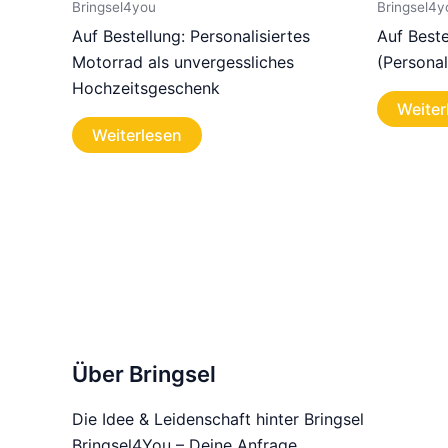
Bringsel4you
Bringsel4y
Auf Bestellung: Personalisiertes
Auf Beste
Motorrad als unvergessliches
(Personal
Hochzeitsgeschenk
Weiter
Weiterlesen
Über Bringsel
Die Idee & Leidenschaft hinter Bringsel
Bringsel4You – Deine Anfrage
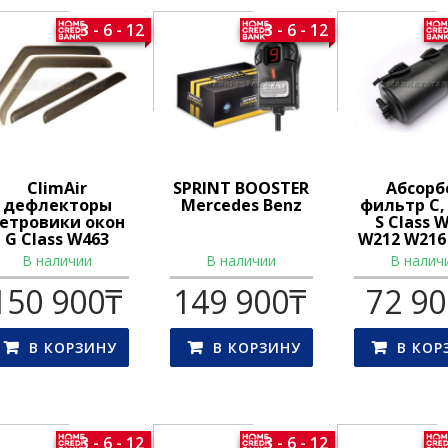
3 - 6 - 12
3 - 6 - 12
ClimAir
SPRINT BOOSTER
Абсорб
дефлекторы
Mercedes Benz
фильтр C, 
етровики окон
S Class 
G Class W463
W212 W216
В наличии
В наличии
В налич
150 900
₸
149 900
₸
72 9
В КОРЗИНУ
В КОРЗИНУ
В КОР
3 - 6 - 12
3 - 6 - 12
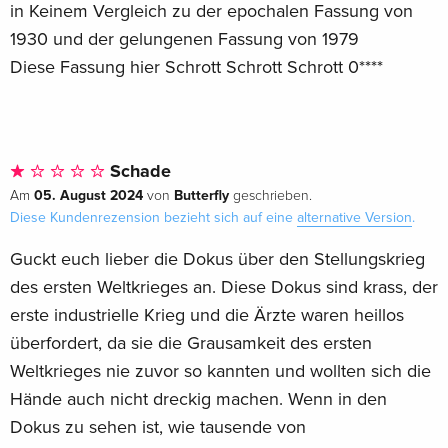
in Keinem Vergleich zu der epochalen Fassung von
1930 und der gelungenen Fassung von 1979
Diese Fassung hier Schrott Schrott Schrott 0****
Schade
05. August 2024
Butterfly
Am
von
geschrieben.
Diese Kundenrezension bezieht sich auf eine
alternative Version
.
Guckt euch lieber die Dokus über den Stellungskrieg
des ersten Weltkrieges an. Diese Dokus sind krass, der
erste industrielle Krieg und die Ärzte waren heillos
überfordert, da sie die Grausamkeit des ersten
Weltkrieges nie zuvor so kannten und wollten sich die
Hände auch nicht dreckig machen. Wenn in den
Dokus zu sehen ist, wie tausende von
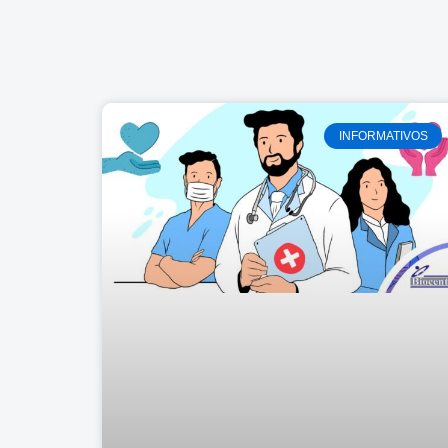
INFORMATIVOS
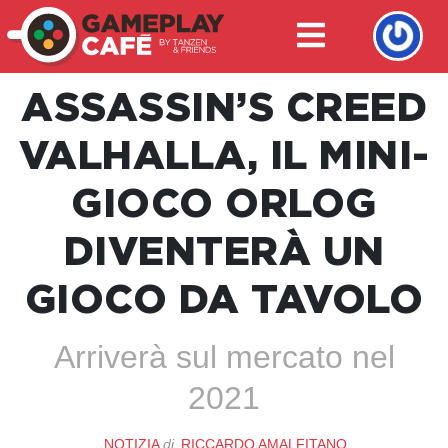
ASSASSIN’S CREED
VALHALLA, IL MINI-
GIOCO ORLOG
DIVENTERÀ UN
GIOCO DA TAVOLO
Arriverà sul mercato nel
2021
NOTIZIA
di
RICCARDO AMALFITANO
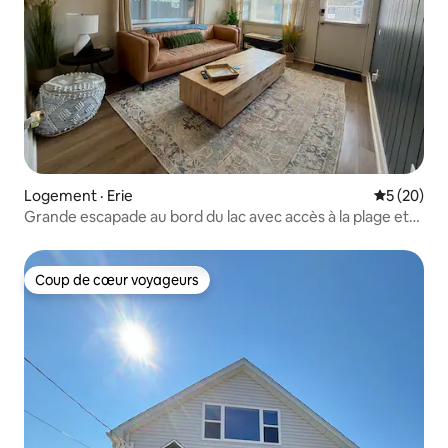
Logement · Erie
Note moye
5 (20)
Grande escapade au bord du lac avec accès à la plage et
spa
Coup de cœur voyageurs
Coup de cœur voyageurs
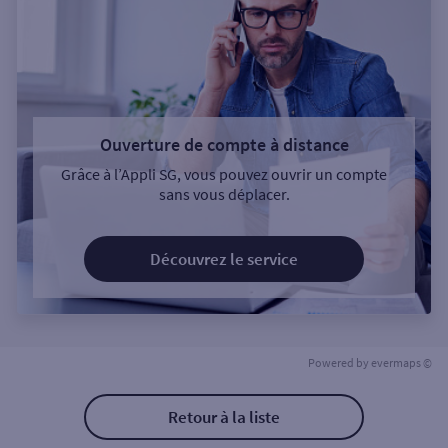
Ouverture de compte à distance
Grâce à l’Appli SG, vous pouvez ouvrir un compte
sans vous déplacer.
Découvrez le service
Powered by
evermaps ©
Retour à la liste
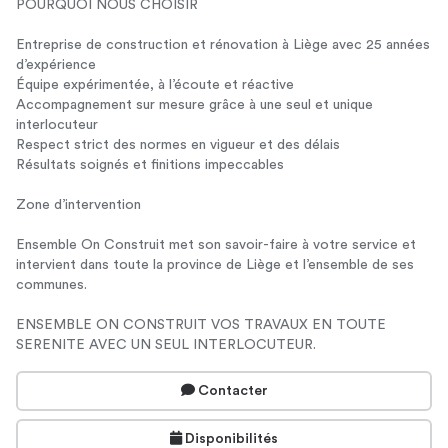
POURQUOI NOUS CHOISIR
Entreprise de construction et rénovation à Liège avec 25 années
d’expérience
Équipe expérimentée, à l’écoute et réactive
Accompagnement sur mesure grâce à une seul et unique
interlocuteur
Respect strict des normes en vigueur et des délais
Résultats soignés et finitions impeccables
Zone d’intervention
Ensemble On Construit met son savoir-faire à votre service et
intervient dans toute la province de Liège et l’ensemble de ses
communes.
ENSEMBLE ON CONSTRUIT VOS TRAVAUX EN TOUTE
SERENITE AVEC UN SEUL INTERLOCUTEUR.
Contacter
Disponibilités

────────────────

What is needed ▸
Among the lines of the records, copy out each one that contains the word "vous".

Solution for this exercise ▸
Grâce à l’Appli SG, vous pouvez ouvrir un compte
sans vous déplacer.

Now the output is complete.